Sure you can muddle through a recipe or service with a whole box of lettuces sitting on your station, portioning lamb kefte to order, but trust me you don't want to and if you do it often enough there are consequences. Some days, when you are in the weeds, you know that its your own fault, you didn't come in early enough, didn't stay focused during prep, forgot to ask some crucial question about a dish. Those days, even though you feel like shit at the end, make sense and you can learn from them. Its the days that you do plan, and prep and question and yet for some reason things still fall apart, you burn yourself or drop something unsalvageable in the middle of plating, that make you question the universe. The bad days are occasionally offset by their rare counterparts, the days when things unexpectedly go smoothly. You are having an off day and your head isn't quite in the game and the complicated dish you were dreading preparing is unexpectedly taken off the menu, you find yourself with an extra hand because someone wanted extra hours and picked up a prep shift or simply enough, it was a slow day. Those are the days when you sigh with relief and thank unseen forces for saving your ass but remember you might not be so lucky next time.

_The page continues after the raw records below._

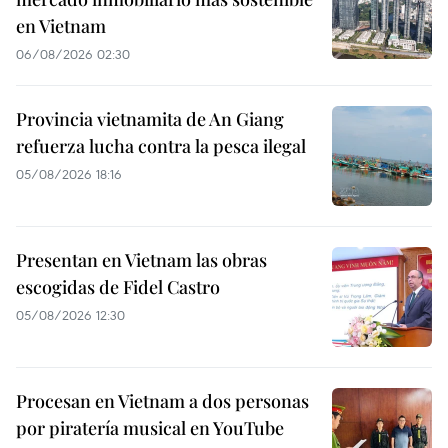
en Vietnam
06/08/2026 02:30
Provincia vietnamita de An Giang
refuerza lucha contra la pesca ilegal
05/08/2026 18:16
Presentan en Vietnam las obras
escogidas de Fidel Castro
05/08/2026 12:30
Procesan en Vietnam a dos personas
por piratería musical en YouTube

The best days however are those that combine both. You get plenty of rest, come in early, the menu is familiar, the orders come in a steady pace, your food looks beautiful, you feed off vibe and as the day progresses, rather than becoming tired you gain more energy, moves becoming more steady, more second-nature, really finding a groove. At the end of those days, you thank yourself and the universe.

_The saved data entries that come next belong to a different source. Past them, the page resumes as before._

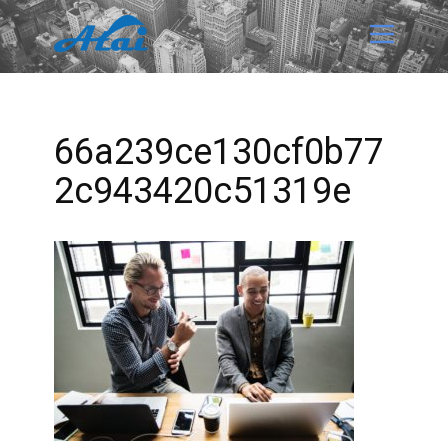
66a239ce130cf0b77
2c943420c51319e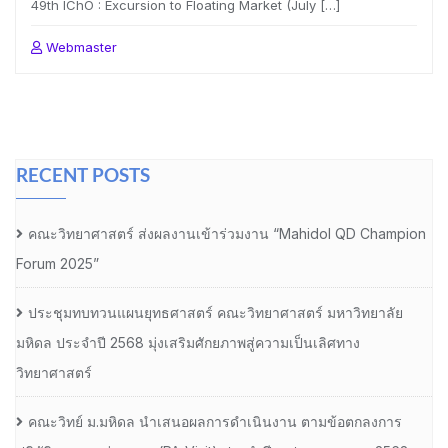
49th IChO : Excursion to Floating Market (July […]
Webmaster
RECENT POSTS
คณะวิทยาศาสตร์ ส่งผลงานเข้าร่วมงาน “Mahidol QD Champion
Forum 2025”
ประชุมทบทวนแผนยุทธศาสตร์ คณะวิทยาศาสตร์ มหาวิทยาลัย
มหิดล ประจำปี 2568 มุ่งเสริมศักยภาพสู่ความเป็นเลิศทาง
วิทยาศาสตร์
คณะวิทย์ ม.มหิดล นำเสนอผลการดำเนินงาน ตามข้อตกลงการ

Mise en place can be a good analogy for life. For the past two years until a few months ago I was sort of living life "in the weeds," partially because of my own decisions and yet many aspects of it seemed to have no discernible cause. There were good days and bad days and days when it seemed like the universe had just thrown a pan of hot grease at me but very few of those perfect harmonious days. Lately however, it seems like my "mise en place" is coming together.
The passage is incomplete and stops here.